I know I shouldn't be in this situation, but find myself almost frozen in fear at the thought of leaving, and I think I sabotage opportunities to make it easier (especially financially) to do so. I feel trapped, but after last night's fight, I feel like I've almost reached my limit, and have been drained of most of my affection for him.

Thanks to anyone who took the time to read such a long post.

AphoticAtramentous

I'm so sorry to hear all this, mate. This must be such a really tough situation for you. :(
I think you should do whatever you think is best for you in the long run, even if that means leaving because it certainly seems like you're not coping well with him around. But yeah, easier said than done.
Keeping you in my thoughts, Wanda.

sanmagic7

hey, wanda,

i recently left my hub of 15 years for some of the same reasons.  i'd thought of leaving him off and on for several years before that.  altho he is a good man, and has been good to me in many ways, too many times our differences of opinion ended up in bickering, until it was nearly a daily occurrence.

you will do what's best for you in your own time and space.  living with someone who consistently calls you stupid and undermines your decisions seems like a pretty tough row to hoe.   you do deserve to be respected for what you think is right for you.  i'm another who chose what i love to do instead of following a money trail.

i'm all for discussions in a partnership, rather than having to ask permission.  discussing something seems to me to be more of an adventure between equals, whereas asking permission sounds more like an imbalance of power.  we can discuss ideas, hear the pros and cons, and still do what we want without having someone's permission.  maybe they won't agree with our decision, but that's ok.  2 adults aren't always going to agree, but can still support and respect each other.

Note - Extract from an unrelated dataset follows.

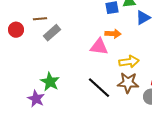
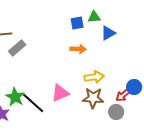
pink triangle: (99, 47) -> (60, 93), moved, turned -30
black line: (99, 88) -> (33, 103), moved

best to you with this.   it's a difficult decision, one that only you can make.  sending you a hug filled with confidence and clarity.

ah

Hi Wanda,

Yeah, I agree with every word that was said.

I'm so sorry, it sounds like a terribly painful place to be.
I'm in a slightly similar situation (with someone else) and I know how challenging it can be.
I guess we can do what others want of us and neglect ourselves not because we're weak or clueless. Far from it. We do it because we learned early on that we'd be in danger if we didn't, and that's such a harsh lesson to unlearn. It's taken me decades to see. You're absolutely not alone.